Outro tuíte incluiu Bolsonaro no time de líderes autoritários, fazendo referência ao chinês Xi Jinping, ao russo Vladimir Putin e ao premiê húngaro, Victor Orban, que teriam interesse “em destruir as democracias ocidentais, depois de não terem conseguido com fake news e propaganda”. “Agora partem para o uso de armas”, assinalou o francês.
Isac Nóbrega/PR
As autoridades francesas continuam ignorando nesta sexta-feira (12/08) a notória linguagem grosseira utilizada pelo ministro
Algumas emissoras que têm programas de debate repercutiram a fala de Guedes com seus convidados. A rádio RMC, que tem um talk em que o objetivo é falar de tudo sem papas na língua, tinha um economista na roda, na quinta-feira, Thomas Porcher, membro de um grupo de economistas críticos à “ortodoxia neoliberal”.
Porcher assinalou que não tinha a menor simpatia pelo governo Bolsonaro, mas destacou que a fala de Guedes reflete o que estaria acontecendo em nível mundial. “Os emergentes não querem mais abaixar a cabeça”, opinou. “O Brasil tem relações com outros países e acabou essa história de o G7 (grupo de potências ocidentais), ou de um pequeno número de líderes dizerem aos outros como o mundo deve ser organizado”, argumentou Porcher.

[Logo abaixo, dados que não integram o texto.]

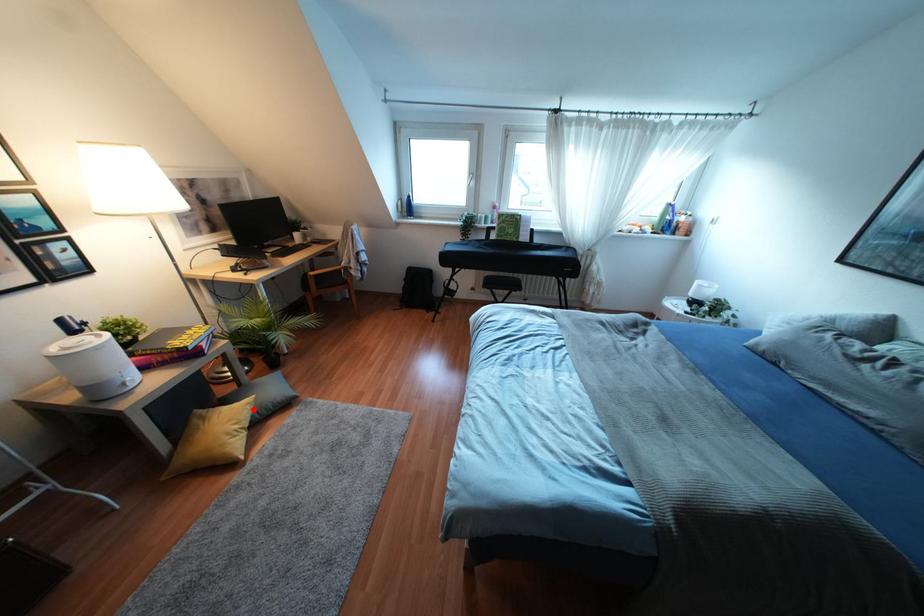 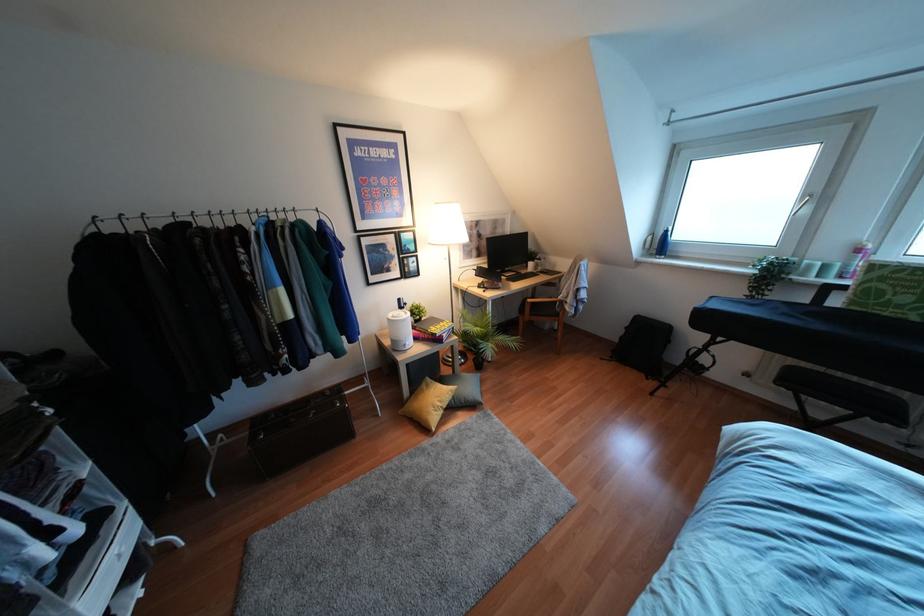 In the second image, find the point that corresponds to the highlighted location in the first image.

(453, 397) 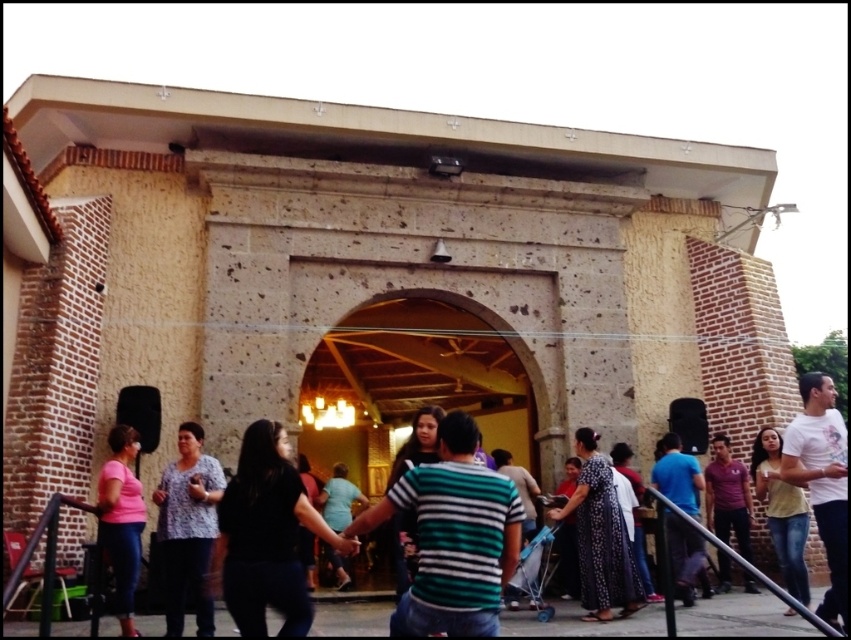 You are standing in front of the stone building and want to take a photo of both the point at coordinates point [597,467] and point [343,504]. Which point should you focus on first to ensure both are in clear view?

You should focus on point [597,467] first because it is closer to the camera than point [343,504], ensuring both points are in focus when using a camera with a fixed focal length.

You are organizing a photo shoot and need to arrange two shirts for a display. The striped cotton shirt at center and the black striped shirt at center must be placed on a mannequin. Which shirt should be placed on the top rack if the smaller one needs to be displayed higher?

The striped cotton shirt at center should be placed on the top rack because it is smaller compared to the black striped shirt at center. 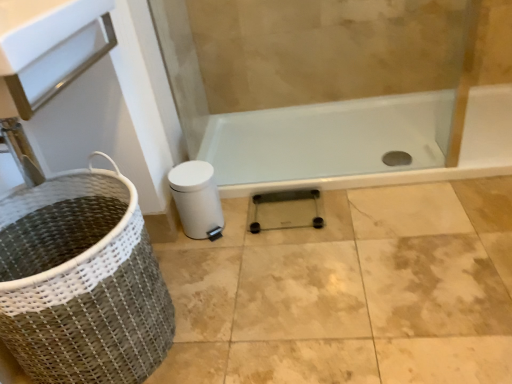 In order to click on spots to the right of woven fabric basket at lower left in this screenshot , I will do `click(239, 309)`. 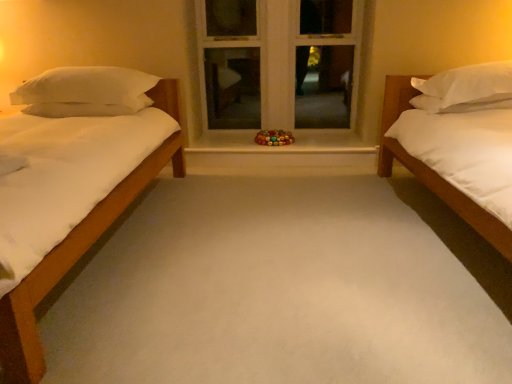 Question: Do you think white marble window sill at center is within white soft pillow at left, which ranks as the 2th pillow in right-to-left order, or outside of it?

Choices:
 (A) inside
 (B) outside

Answer: (B)

Question: From a real-world perspective, is white marble window sill at center physically located above or below white soft pillow at left, which ranks as the 2th pillow in right-to-left order?

Choices:
 (A) above
 (B) below

Answer: (B)

Question: Which object is the closest to the white soft pillow at left, arranged as the 1th pillow when viewed from the left?

Choices:
 (A) white matte bed at right
 (B) white marble window sill at center
 (C) white painted wood at center
 (D) white soft pillow at right, arranged as the second pillow when viewed from the left

Answer: (B)

Question: Estimate the real-world distances between objects in this image. Which object is closer to the white marble window sill at center?

Choices:
 (A) white painted wood at center
 (B) white soft pillow at left, which ranks as the 2th pillow in right-to-left order
 (C) white matte bed at right
 (D) white soft pillow at right, arranged as the second pillow when viewed from the left

Answer: (A) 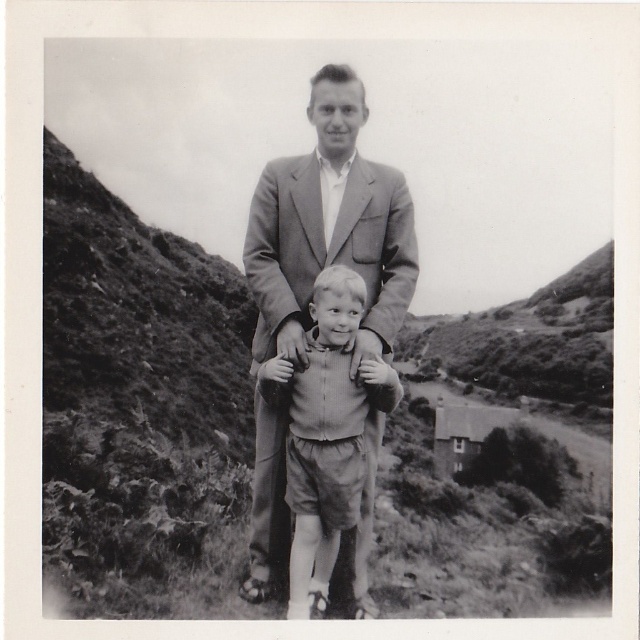 Is point (371, 516) positioned before point (349, 310)?

No.

Consider the image. Who is higher up, smooth gray suit at center or smooth fabric sweater at center?

smooth fabric sweater at center is higher up.

Where is `smooth gray suit at center`? Image resolution: width=640 pixels, height=640 pixels. smooth gray suit at center is located at coordinates (330, 228).

Between grassy hillside at center and smooth gray suit at center, which one appears on the right side from the viewer's perspective?

Positioned to the right is grassy hillside at center.

Does grassy hillside at center appear on the right side of smooth gray suit at center?

Indeed, grassy hillside at center is positioned on the right side of smooth gray suit at center.

Image resolution: width=640 pixels, height=640 pixels. Find the location of `grassy hillside at center`. grassy hillside at center is located at coordinates (138, 394).

How distant is grassy hillside at center from smooth fabric sweater at center?

grassy hillside at center and smooth fabric sweater at center are 27.34 meters apart from each other.

The image size is (640, 640). What do you see at coordinates (138, 394) in the screenshot?
I see `grassy hillside at center` at bounding box center [138, 394].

O apresentador que animava o debate na rádio RMC disse que a China e a Índia falavam a mesma coisa para a França, “porém com mais educação”. Outra participante defendeu Macron, ao afirmar que tendo um território na Amazônia, a Guiana Francesa, o presidente francês tinha legitimidade para criticar as queimadas na Amazônia. Desde a chegada de Bolsonaro ao poder e o aumento dos incêndios na Amazônia, a França bloqueia a aplicação do acordo comercial firmado entre o Mercosul e a União Europeia, assinado em 2019.
União da sociedade civil contra golpismo de Bolsonaro
Nesta sexta-feira, a imprensa francesa repercutiu a leitura da carta em defesa da democracia ocorrida na Faculdade de Direito da USP, em São Paulo. O jornal Le Figaro, de linha editorial conservadora, considerou a contestação como “uma séria advertência, a dois meses das eleições”. “A sociedade civil e o empresariado se uniram em defesa da democracia brasileira em um momento de risco imenso”, explica o Figaro.
Este grande jornal francês destaca que os empresários apoiaram a eleição de Bolsonaro em 2018 seduzidos por seu programa econômico liberal. “Hoje, eles temem sobretudo a instabilidade provocada pelo presidente brasileiro”, observa a reportagem.
O Libération, declaradamente progressista, deu manchete de capa para a campanha eleitoral no Brasil, dizendo que “a democracia está em jogo” com as ameaças golpistas de Bolsonaro, a campanha contra a urna eletrônica e a chamada para o levante no 7 de setembro.
A correspondente em São Paulo, Chantal Rayes, acompanhou a leitura da carta na Faculdade de Direito da USP. Lembrou que, no mesmo local, em 8 de agosto de 1977, durante a ditadura militar, foi lida uma carta pedindo o fim da ditadura. Entre os apoiadores de 2022, estão diversas personalidades de diferentes setores da sociedade – do banqueiro Roberto Setúbal ao fundador do MST (Movimento dos Trabalhadores Sem Terra), João Pedro Stédile –, relata a correspondente.
“Até mesmo o hesitante empresariado brasileiro acabou cedendo”, diz o Libé, lembrando que a Fiesp também lançou seu próprio manifesto pela democracia, assinado pelo setor bancário e associações do agronegócio, que apoiam em massa o atual governo. No entanto, o diário afirma que Bolsonaro, que tem entre 29% e 35% das intenções de voto, dependendo da pesquisa, ainda pode bater Lula (38% a 47% das intenções de voto). A vantagem do petista pode diminuir, quando os auxílios sociais aprovados pelos aliados do atual presidente no Congresso começarem a influenciar os eleitores mais pobres, explica o Libération. As verbas bilionárias começaram a ser distribuídas no dia 8 de agosto.